[Stored data entries]
______

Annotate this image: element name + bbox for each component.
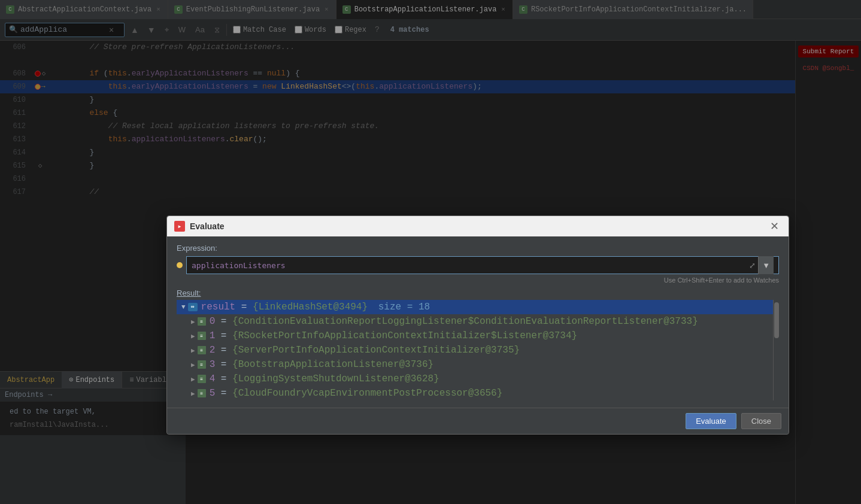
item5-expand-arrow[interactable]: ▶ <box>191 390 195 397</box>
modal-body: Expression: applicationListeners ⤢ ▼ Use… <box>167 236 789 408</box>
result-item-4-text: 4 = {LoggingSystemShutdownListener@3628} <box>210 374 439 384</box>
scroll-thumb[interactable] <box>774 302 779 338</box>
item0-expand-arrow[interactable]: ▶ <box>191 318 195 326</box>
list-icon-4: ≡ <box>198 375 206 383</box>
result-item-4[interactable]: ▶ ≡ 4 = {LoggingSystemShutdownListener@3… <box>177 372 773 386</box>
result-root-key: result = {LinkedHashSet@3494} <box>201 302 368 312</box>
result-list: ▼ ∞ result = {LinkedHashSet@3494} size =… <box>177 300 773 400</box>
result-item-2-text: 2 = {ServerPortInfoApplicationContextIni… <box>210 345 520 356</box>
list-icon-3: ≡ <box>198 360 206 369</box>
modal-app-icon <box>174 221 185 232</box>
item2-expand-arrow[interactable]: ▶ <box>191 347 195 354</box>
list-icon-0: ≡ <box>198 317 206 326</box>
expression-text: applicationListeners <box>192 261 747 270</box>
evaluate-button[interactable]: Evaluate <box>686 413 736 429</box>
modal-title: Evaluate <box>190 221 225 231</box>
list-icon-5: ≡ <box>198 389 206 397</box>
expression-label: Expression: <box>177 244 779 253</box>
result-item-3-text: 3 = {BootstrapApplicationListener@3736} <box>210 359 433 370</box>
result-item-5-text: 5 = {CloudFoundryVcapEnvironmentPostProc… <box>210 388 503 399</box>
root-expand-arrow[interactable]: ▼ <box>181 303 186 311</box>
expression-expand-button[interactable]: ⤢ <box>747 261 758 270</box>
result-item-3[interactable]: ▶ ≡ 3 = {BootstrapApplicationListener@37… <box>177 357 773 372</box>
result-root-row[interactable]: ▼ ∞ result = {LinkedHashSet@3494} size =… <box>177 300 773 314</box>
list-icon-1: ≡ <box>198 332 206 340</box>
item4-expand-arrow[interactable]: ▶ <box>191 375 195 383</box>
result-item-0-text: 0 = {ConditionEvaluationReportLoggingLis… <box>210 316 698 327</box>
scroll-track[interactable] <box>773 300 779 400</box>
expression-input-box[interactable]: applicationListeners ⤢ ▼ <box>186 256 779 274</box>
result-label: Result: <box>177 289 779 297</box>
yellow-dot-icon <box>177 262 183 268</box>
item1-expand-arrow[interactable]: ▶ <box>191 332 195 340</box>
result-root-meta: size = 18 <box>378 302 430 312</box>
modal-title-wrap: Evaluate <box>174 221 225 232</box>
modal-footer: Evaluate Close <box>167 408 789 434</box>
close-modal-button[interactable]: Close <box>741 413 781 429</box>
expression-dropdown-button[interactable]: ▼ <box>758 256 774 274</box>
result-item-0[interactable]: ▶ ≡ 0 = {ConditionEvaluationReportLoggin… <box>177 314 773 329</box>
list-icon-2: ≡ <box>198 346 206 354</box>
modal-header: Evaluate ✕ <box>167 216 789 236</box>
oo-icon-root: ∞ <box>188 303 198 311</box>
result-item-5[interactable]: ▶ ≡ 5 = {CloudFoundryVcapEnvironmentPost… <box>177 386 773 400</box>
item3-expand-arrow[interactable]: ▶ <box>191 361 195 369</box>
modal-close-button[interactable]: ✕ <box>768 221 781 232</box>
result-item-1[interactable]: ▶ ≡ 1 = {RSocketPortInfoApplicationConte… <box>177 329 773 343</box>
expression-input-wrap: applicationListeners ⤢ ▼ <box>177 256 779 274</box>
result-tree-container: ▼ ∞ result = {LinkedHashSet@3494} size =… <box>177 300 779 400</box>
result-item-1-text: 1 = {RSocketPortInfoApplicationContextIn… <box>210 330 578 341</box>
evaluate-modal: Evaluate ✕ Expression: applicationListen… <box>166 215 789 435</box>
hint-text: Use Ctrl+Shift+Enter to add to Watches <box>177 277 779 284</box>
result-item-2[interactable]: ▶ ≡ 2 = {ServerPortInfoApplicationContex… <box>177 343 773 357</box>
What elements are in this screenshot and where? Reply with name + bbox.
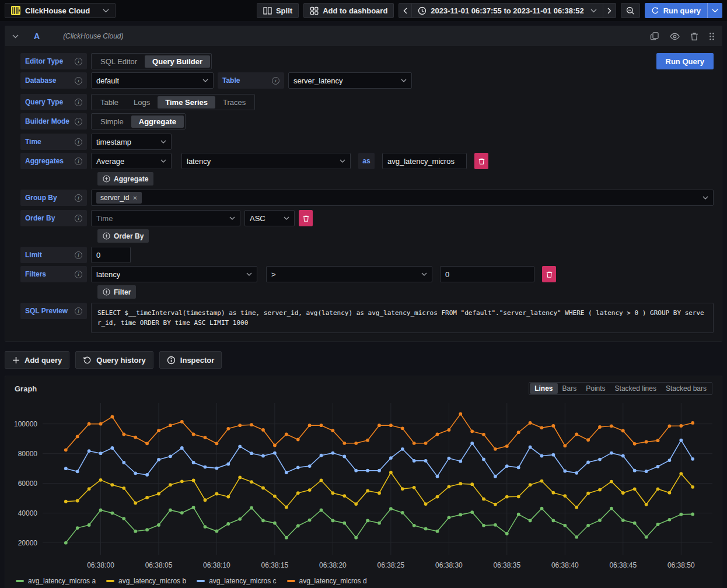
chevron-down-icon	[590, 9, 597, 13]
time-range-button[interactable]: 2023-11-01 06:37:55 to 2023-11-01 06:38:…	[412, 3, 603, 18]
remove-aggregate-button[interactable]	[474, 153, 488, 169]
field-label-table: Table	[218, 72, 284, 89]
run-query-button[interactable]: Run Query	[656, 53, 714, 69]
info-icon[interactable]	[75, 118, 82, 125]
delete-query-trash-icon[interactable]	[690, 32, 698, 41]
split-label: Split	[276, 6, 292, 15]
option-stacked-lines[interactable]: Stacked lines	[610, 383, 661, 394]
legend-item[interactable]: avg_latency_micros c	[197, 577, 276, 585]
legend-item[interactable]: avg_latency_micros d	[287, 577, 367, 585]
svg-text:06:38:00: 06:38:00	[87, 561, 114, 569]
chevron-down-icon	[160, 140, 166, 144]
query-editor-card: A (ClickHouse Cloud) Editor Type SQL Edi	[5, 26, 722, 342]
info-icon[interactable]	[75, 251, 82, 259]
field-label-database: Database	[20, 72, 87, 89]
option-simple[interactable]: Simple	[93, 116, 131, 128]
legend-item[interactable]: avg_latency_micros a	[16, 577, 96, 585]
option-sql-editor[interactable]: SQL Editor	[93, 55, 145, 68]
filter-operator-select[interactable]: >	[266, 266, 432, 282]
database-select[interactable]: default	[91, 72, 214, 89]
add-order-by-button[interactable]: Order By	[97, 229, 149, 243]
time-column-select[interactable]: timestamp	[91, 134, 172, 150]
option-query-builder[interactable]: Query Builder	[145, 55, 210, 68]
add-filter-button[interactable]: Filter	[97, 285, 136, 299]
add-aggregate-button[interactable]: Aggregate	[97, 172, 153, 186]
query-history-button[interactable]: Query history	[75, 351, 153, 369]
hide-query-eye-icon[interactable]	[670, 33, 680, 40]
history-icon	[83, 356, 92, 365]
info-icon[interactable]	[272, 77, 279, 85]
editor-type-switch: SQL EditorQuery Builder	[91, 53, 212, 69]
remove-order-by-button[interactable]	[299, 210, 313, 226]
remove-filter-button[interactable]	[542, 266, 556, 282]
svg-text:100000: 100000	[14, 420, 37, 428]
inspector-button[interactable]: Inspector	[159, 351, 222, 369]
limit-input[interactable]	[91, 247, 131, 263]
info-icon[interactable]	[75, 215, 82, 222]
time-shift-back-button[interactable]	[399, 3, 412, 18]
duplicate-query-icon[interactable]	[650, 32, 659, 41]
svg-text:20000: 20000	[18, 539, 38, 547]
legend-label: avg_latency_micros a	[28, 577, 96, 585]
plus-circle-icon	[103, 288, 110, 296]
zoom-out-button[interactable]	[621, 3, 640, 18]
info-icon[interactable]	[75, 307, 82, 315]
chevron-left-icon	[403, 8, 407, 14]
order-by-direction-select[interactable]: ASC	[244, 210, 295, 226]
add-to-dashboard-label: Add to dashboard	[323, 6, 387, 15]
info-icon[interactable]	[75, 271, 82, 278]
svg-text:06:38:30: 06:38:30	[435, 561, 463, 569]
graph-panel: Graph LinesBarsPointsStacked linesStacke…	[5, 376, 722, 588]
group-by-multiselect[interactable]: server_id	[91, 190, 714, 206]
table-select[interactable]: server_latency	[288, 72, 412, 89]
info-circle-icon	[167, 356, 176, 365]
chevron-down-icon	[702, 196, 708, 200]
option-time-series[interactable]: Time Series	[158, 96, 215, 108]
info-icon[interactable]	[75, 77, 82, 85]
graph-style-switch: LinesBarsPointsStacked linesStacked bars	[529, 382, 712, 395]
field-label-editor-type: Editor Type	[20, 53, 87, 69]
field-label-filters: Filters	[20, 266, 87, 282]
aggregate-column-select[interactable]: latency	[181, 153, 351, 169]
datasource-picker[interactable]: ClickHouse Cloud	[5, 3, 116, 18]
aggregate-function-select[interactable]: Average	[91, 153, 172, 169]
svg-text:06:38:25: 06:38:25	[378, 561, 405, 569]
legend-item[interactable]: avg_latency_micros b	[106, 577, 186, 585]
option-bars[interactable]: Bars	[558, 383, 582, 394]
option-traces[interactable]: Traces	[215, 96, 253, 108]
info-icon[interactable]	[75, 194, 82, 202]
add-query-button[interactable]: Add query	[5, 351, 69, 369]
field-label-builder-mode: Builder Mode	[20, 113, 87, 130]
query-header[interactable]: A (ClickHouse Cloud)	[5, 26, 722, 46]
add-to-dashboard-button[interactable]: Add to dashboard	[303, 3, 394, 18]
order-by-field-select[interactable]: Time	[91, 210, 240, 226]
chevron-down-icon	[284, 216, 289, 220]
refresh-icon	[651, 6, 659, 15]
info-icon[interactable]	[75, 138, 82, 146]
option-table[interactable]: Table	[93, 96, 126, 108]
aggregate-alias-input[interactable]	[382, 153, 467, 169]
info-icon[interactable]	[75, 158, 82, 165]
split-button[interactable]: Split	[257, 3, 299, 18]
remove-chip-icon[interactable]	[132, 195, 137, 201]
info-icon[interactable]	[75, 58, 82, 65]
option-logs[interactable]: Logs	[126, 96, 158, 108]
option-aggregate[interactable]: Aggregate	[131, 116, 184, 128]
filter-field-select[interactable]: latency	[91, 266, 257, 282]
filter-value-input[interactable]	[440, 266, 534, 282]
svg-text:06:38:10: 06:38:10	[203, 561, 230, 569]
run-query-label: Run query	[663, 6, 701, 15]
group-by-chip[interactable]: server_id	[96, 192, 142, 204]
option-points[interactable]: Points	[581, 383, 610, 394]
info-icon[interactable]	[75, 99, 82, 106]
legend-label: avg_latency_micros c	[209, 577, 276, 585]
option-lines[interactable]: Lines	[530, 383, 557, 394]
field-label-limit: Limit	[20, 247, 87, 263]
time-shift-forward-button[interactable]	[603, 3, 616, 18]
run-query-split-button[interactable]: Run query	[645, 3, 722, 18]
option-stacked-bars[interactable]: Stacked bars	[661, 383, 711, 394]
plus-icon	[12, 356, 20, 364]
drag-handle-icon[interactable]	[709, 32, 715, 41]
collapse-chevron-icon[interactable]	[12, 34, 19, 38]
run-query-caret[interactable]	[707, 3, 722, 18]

______

AIM OF THE EXERCISE:
In the records above, find each line with the string "LinkedHashSet" and list it.

FINAL ANSWER:
result-root-key: result = {LinkedHashSet@3494} <box>201 302 368 312</box>
result-list: ▼ ∞ result = {LinkedHashSet@3494} size =… <box>177 300 773 400</box>
result-root-row[interactable]: ▼ ∞ result = {LinkedHashSet@3494} size =… <box>177 300 773 314</box>
result-tree-container: ▼ ∞ result = {LinkedHashSet@3494} size =… <box>177 300 779 400</box>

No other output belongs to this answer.